PROBLEM TO SOLVE ▸ Show all lines of the listing that hold the word "ворот".

INPUT DATA ▸
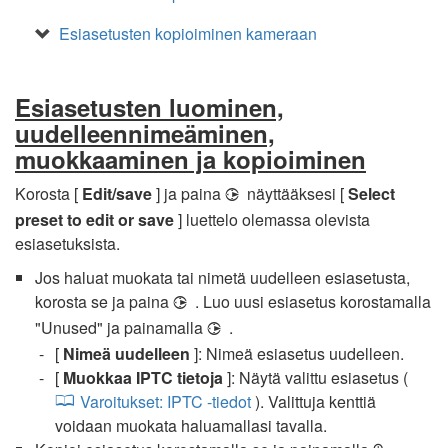
Esiasetusten kopioiminen kameraan
Esiasetusten luominen,
uudelleennimeäminen,
muokkaaminen ja kopioiminen
Korosta [
Edit/save
] ja paina
näyttääksesi [
Select
2
preset to edit or save
] luettelo olemassa olevista
esiasetuksista.
Jos haluat muokata tai nimetä uudelleen esiasetusta,
korosta se ja paina
. Luo uusi esiasetus korostamalla
2
"Unused" ja painamalla
.
2
[
Nimeä uudelleen
]: Nimeä esiasetus uudelleen.
[
Muokkaa IPTC tietoja
]: Näytä valittu esiasetus (
Varoitukset: IPTC -tiedot
). Valittuja kenttiä
voidaan muokata haluamallasi tavalla.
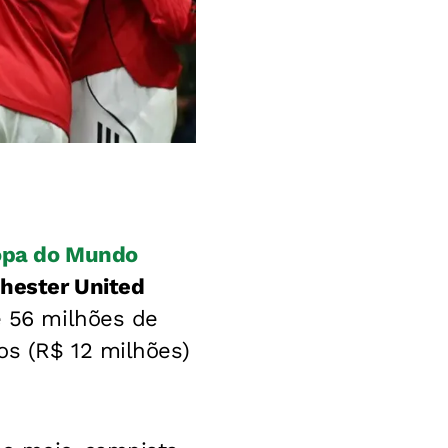
pa do Mundo
hester United
e 56 milhões de
os (R$ 12 milhões)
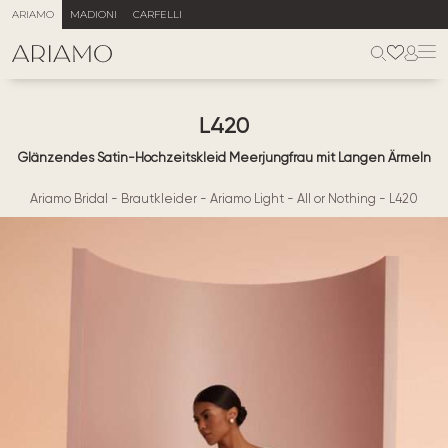
ARIAMO
MADIONI
CARFELLI
L420
Glänzendes Satin-Hochzeitskleid Meerjungfrau mit Langen Ärmeln
Ariamo Bridal
-
Brautkleider
-
Ariamo Light
-
All or Nothing
-
L420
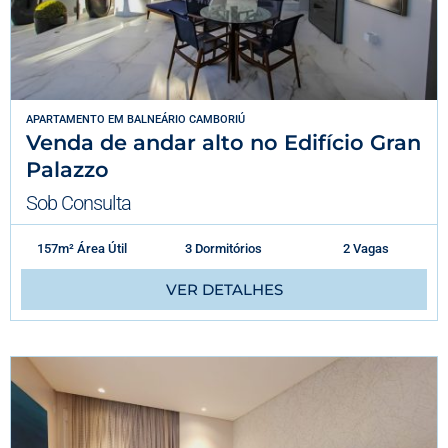
APARTAMENTO
EM
BALNEÁRIO CAMBORIÚ
Venda de andar alto no Edifício Gran
Palazzo
Sob Consulta
157m² Área Útil
3 Dormitórios
2 Vagas
VER DETALHES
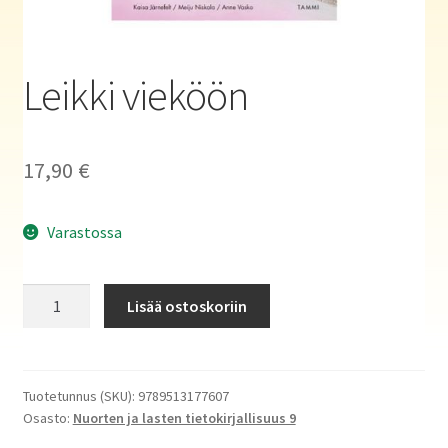
Haluatko kirjailijaksi?
Leikki vieköön
17,90
€
Varastossa
Leikki
Lisää ostoskoriin
vieköön
määrä
Tuotetunnus (SKU):
9789513177607
Osasto:
Nuorten ja lasten tietokirjallisuus 9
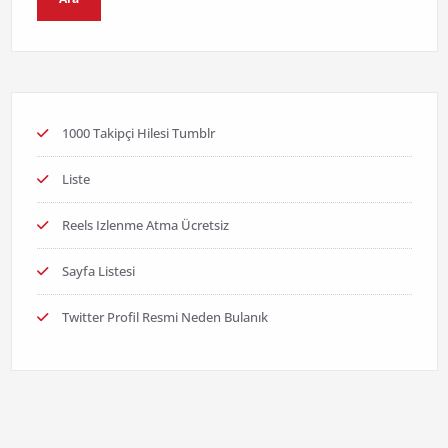
1000 Takipçi Hilesi Tumblr
Liste
Reels Izlenme Atma Ücretsiz
Sayfa Listesi
Twitter Profil Resmi Neden Bulanık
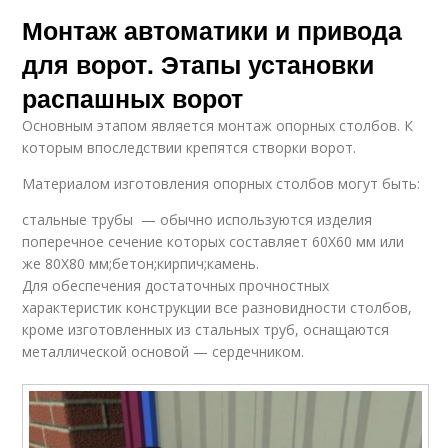
Монтаж автоматики и привода
для ворот. Этапы установки
распашных ворот
Основным этапом является монтаж опорных столбов. К
которым впоследствии крепятся створки ворот.
Материалом изготовления опорных столбов могут быть:
стальные трубы — обычно используются изделия
поперечное сечение которых составляет 60Х60 мм или
же 80Х80 мм;бетон;кирпич;камень.
Для обеспечения достаточных прочностных
характеристик конструкции все разновидности столбов,
кроме изготовленных из стальных труб, оснащаются
металлической основой — сердечником.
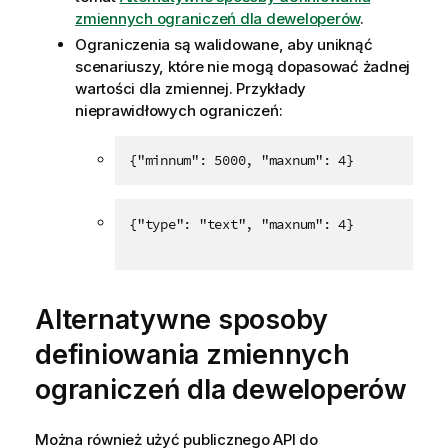
zmiennych ograniczeń dla deweloperów
.
Ograniczenia są walidowane, aby uniknąć
scenariuszy, które nie mogą dopasować żadnej
wartości dla zmiennej. Przykłady
nieprawidłowych ograniczeń:
{"minnum": 5000, "maxnum": 4}
{"type": "text", "maxnum": 4}
Alternatywne sposoby
definiowania zmiennych
ograniczeń dla deweloperów
Można również użyć publicznego API do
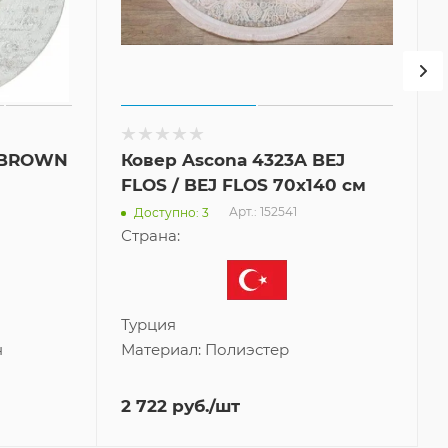
A BROWN
Ковер Ascona 4323A BEJ
FLOS / BEJ FLOS 70x140 см
Арт.: 152541
Доступно: 3
Страна:
Турция
н
Материал:
Полиэстер
2 722
руб.
/шт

YOUR RESPONSE ▸
для ворот. Этапы установки
распашных ворот
которым впоследствии крепятся створки ворот.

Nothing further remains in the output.